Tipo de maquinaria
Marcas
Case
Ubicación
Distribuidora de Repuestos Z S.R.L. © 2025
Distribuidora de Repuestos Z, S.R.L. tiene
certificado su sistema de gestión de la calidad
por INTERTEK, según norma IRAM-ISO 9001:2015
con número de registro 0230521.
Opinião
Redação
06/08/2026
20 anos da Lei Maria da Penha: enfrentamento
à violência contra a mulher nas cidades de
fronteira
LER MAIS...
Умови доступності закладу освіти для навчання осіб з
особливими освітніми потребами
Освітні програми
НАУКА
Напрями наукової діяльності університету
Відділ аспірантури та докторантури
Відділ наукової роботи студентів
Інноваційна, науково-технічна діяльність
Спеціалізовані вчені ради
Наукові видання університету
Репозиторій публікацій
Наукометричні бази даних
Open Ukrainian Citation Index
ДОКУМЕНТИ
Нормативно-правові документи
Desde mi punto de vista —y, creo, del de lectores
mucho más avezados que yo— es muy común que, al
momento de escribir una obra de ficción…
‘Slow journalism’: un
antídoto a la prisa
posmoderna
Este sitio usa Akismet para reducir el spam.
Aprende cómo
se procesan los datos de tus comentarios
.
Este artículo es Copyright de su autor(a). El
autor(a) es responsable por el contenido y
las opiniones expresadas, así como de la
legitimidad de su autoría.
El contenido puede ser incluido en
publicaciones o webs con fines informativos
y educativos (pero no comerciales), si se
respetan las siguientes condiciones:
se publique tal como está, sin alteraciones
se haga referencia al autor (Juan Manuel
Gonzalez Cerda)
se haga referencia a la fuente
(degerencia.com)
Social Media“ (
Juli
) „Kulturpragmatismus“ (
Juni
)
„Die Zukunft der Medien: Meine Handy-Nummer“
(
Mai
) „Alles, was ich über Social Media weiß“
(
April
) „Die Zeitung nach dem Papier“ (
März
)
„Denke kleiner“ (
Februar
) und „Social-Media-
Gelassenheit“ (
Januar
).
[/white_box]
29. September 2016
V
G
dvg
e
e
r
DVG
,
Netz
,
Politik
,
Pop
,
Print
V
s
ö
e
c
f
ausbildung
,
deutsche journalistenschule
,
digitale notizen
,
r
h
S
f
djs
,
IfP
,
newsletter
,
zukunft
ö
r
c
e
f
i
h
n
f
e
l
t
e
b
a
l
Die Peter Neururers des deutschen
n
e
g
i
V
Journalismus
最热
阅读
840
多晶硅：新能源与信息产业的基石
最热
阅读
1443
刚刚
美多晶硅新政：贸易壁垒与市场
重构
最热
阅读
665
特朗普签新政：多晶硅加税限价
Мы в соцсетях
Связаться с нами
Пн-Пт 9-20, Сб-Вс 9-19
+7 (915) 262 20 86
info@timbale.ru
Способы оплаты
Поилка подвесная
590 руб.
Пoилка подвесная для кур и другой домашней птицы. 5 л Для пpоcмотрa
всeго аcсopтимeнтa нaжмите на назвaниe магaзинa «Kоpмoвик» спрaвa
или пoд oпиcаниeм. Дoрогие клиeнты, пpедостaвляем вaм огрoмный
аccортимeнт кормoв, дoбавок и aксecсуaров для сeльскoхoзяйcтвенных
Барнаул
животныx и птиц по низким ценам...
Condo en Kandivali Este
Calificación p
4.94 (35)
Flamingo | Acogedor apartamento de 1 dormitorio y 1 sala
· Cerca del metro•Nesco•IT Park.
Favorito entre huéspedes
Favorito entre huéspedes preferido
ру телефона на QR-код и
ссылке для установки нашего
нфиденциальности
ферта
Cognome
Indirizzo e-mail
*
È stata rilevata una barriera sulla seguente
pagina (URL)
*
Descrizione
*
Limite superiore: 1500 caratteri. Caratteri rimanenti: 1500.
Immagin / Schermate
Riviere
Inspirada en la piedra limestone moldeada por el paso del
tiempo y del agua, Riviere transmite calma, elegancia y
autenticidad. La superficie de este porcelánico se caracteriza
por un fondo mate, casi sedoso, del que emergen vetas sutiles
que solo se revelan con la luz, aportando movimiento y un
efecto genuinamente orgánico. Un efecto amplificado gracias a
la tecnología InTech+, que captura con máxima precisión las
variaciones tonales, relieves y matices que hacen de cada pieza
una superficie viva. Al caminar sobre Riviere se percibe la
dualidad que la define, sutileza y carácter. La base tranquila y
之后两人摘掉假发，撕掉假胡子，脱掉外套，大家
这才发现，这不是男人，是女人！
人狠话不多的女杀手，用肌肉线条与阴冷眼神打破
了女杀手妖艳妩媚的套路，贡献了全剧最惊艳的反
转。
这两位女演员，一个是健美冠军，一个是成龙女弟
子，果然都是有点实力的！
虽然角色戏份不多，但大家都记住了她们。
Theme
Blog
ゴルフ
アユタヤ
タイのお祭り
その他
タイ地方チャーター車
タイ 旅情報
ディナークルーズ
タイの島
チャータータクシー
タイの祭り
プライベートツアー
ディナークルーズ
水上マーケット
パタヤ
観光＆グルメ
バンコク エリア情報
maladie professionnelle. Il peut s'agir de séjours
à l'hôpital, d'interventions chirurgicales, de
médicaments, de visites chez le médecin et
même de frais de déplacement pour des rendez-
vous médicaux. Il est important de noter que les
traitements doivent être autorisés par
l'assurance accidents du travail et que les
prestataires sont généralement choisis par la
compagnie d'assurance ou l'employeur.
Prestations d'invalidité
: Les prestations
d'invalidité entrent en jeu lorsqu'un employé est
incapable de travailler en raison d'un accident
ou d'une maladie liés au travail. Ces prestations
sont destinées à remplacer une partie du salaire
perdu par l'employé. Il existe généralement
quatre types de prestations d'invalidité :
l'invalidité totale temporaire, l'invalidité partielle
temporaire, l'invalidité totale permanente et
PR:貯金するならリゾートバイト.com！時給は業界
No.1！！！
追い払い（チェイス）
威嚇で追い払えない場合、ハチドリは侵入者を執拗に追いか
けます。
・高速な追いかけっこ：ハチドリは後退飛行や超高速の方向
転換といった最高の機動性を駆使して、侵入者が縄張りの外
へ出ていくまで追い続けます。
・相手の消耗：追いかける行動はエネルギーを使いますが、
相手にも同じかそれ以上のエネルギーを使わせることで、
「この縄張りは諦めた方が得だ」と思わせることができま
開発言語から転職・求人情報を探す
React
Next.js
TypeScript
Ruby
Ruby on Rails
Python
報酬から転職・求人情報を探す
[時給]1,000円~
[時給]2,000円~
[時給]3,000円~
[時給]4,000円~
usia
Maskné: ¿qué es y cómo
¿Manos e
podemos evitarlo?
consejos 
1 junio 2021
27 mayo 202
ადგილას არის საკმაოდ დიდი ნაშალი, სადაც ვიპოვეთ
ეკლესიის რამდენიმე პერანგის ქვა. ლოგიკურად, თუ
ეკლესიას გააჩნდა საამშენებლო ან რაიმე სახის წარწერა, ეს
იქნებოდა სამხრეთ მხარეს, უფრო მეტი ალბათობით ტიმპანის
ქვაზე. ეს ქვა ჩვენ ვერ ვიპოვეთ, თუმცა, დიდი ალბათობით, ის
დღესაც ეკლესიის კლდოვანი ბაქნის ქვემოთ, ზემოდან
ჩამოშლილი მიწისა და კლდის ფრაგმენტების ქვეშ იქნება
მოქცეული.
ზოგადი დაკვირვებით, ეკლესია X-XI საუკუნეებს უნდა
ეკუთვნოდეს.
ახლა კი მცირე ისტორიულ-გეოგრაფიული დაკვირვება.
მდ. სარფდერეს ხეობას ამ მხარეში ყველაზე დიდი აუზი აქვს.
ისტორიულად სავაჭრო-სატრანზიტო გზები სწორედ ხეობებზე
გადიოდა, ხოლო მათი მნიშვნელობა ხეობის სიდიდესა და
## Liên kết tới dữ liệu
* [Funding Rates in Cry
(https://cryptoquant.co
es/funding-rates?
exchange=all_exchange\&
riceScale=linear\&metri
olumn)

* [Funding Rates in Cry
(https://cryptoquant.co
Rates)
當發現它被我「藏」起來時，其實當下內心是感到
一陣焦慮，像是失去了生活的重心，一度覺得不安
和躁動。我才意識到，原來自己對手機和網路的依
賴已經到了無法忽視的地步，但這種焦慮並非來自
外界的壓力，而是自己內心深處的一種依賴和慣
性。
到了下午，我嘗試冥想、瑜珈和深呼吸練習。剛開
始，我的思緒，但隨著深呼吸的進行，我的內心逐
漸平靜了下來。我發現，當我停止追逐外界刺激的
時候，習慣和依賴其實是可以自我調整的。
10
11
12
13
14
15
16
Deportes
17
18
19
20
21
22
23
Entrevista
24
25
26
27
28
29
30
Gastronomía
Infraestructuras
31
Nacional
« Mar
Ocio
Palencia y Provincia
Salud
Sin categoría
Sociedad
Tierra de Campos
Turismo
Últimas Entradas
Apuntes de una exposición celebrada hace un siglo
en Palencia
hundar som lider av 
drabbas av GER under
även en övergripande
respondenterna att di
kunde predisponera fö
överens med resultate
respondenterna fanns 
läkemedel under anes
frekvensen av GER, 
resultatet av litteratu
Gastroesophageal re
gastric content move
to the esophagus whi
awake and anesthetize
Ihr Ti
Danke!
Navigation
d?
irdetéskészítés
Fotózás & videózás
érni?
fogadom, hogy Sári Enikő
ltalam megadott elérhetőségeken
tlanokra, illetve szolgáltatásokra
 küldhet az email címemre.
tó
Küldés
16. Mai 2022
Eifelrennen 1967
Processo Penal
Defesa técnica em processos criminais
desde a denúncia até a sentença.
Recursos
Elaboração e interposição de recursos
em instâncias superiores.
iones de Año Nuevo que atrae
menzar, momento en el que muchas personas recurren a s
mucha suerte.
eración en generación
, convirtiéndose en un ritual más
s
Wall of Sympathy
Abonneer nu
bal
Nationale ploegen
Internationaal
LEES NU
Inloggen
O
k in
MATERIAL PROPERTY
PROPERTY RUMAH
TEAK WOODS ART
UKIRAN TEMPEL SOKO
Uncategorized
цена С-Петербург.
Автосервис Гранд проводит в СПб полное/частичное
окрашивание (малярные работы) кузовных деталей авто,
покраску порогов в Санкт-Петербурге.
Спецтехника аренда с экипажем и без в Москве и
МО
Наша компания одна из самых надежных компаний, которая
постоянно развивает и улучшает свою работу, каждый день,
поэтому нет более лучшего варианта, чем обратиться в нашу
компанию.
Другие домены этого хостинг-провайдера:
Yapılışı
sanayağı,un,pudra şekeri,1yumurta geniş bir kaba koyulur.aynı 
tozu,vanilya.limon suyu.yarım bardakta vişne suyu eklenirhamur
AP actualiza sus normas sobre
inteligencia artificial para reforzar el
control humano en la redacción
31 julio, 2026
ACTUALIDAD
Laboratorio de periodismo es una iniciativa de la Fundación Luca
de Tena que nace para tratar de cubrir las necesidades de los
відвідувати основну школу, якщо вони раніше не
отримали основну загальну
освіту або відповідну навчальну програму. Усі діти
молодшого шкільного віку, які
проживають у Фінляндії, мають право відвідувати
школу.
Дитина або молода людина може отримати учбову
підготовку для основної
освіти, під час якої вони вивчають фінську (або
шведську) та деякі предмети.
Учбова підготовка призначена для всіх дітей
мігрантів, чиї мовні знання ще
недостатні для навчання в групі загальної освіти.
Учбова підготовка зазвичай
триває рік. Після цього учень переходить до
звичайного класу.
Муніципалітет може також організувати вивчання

**********

> **Task directions**:
Among the lines above, which ones hold the string "superficie"? Show them.

> **Task answer**:
autenticidad. La superficie de este porcelánico se caracteriza
una superficie viva. Al caminar sobre Riviere se percibe la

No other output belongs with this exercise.